(leia a parte anterior desta série aqui)
Sábado, perto da hora do almoço, Avenida Paulista. Estou saindo de uma banca de jornal quando sou abordado por um senhor de aproximadamente 50 anos, razoavelmente bem vestido. Usava calça social cinza, malha de lã combinando e (apesar do cabelo grisalho ser bastante ralo) um rabo de cavalo minúsculo, que desafiava insistentemente sua calvície.
Ele sorriu, mostrando que sua arcada dentária inferior deveria ser treinada pelo Parreira, já que não tinha ninguém jogando na frente.
– Você mora por aqui?
– Não, mas conheço a região, respondi, certo de que ele estava perdido e queria alguma informação.

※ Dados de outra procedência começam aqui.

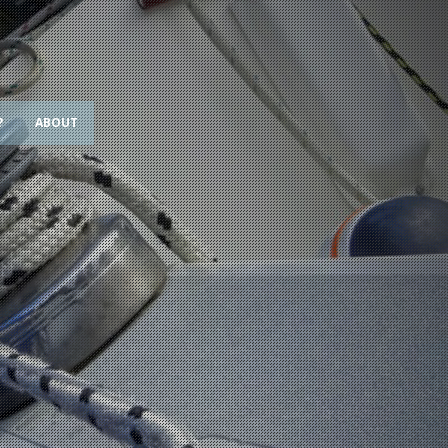
?
ABOUT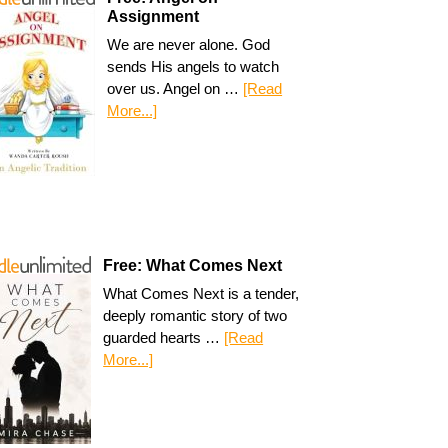
Assignment
We are never alone. God
sends His angels to watch
over us. Angel on …
[Read
More...]
Free: What Comes Next
What Comes Next is a tender,
deeply romantic story of two
guarded hearts …
[Read
More...]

– Você conhece algum restaurante ou bar aqui perto que esteja precisando de algum ajudante?
Ok, não é o tipo de questão que se ouve ao ser abordado na rua, especialmente quando você está esperando algo como “onde fica o metrô mais próximo?” ou “para que lado é a Brigadeiro?”.
Parei e pensei sobre a pergunta, procurando alguma pegadinha. Não encontrei nada. Olhei ao redor, esperando encontrar uma câmera escondida. Nada. Olhei para cima e resmunguei “porque é sempre comigo?”.

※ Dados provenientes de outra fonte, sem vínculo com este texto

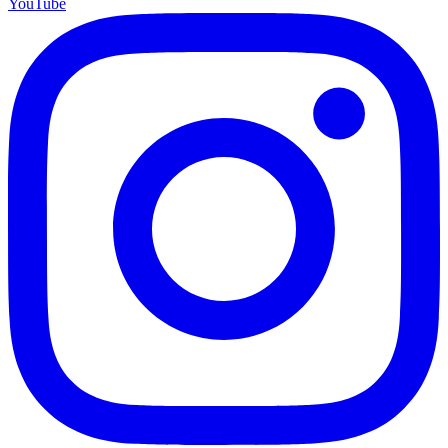
YouTube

Mas pensei no blog e resolvi continuar com o papo.
– Olhe, realmente não conheço. Sinto muito.
– Tem certeza?
Evidente que tenho. Toda vez que eu entro num boteco, eu pergunto se o cara tem Coca, e não se o staff dele está adequado ou se ele tem planos de expansão. Mas achei melhor não entrar nestes detalhes.
– Tenho.
– Ah, mas você tem cara de quem costuma ir a barzinhos! Ao menos, isso eu acertei?
– Sim.
– Que ótimo! Eu detestaria abordar a pessoa errada na rua!
Pensei em explicar a ele que “fique tranqüilo, você abordou a pessoa certa na rua, já que você é louco e eu sou eu”, mas mudei de idéia. Complexo demais, e eu estava com pressa.
– Porque sabe o que acontece?
Ah, meu Deus. Lá vem. Antes que eu pudesse pedir para ele adiantar a conversa até a parte em que ele me pede algo, ele continuou:
– Eu sou de Santa Catarina. Sou arquiteto e professor. E vim para São Paulo trabalhar com uma moça, mas ela viajou e só volta na quinta-feira.
Comecei a sentir o cheiro de golpe no ar.
– Ah, mas logo a quinta-feira chega. Você vai ver, passa rápido, respondi.
– Então, mas meu dinheiro acabou e eu e minha esposa fomos expulsos do hotel em que estávamos. Aquele Fórmula 1, sabe? Porque eles não têm mais chave, eles têm um cartão magnético para abrir a porta do quarto, e o nosso não funciona mais.
Os meus neurônios responsáveis pelo sarcasmo começaram a sugerir que eu dissesse a ele para entrar no metrô e tentar recarregar o cartão do hotel como se fosse um Bilhete Único. Joguei um pano preto em cima deles, fechei a porta da sala em que eles trabalham e passei a chave, tentando me controlar.
– Que coisa.
Cá entre nós, não havia muito mais o que dizer.
– E agora eu estou na rua, com minha esposa. Ela pesa 140 kg. Estamos passando fome.
Espere. 140 kg e passando fome? Se existisse um sindicato de pessoas-que-passam-fome, eu denunciaria esse sujeito na mesma hora.
– E agora eu preciso sobreviver até quinta-feira.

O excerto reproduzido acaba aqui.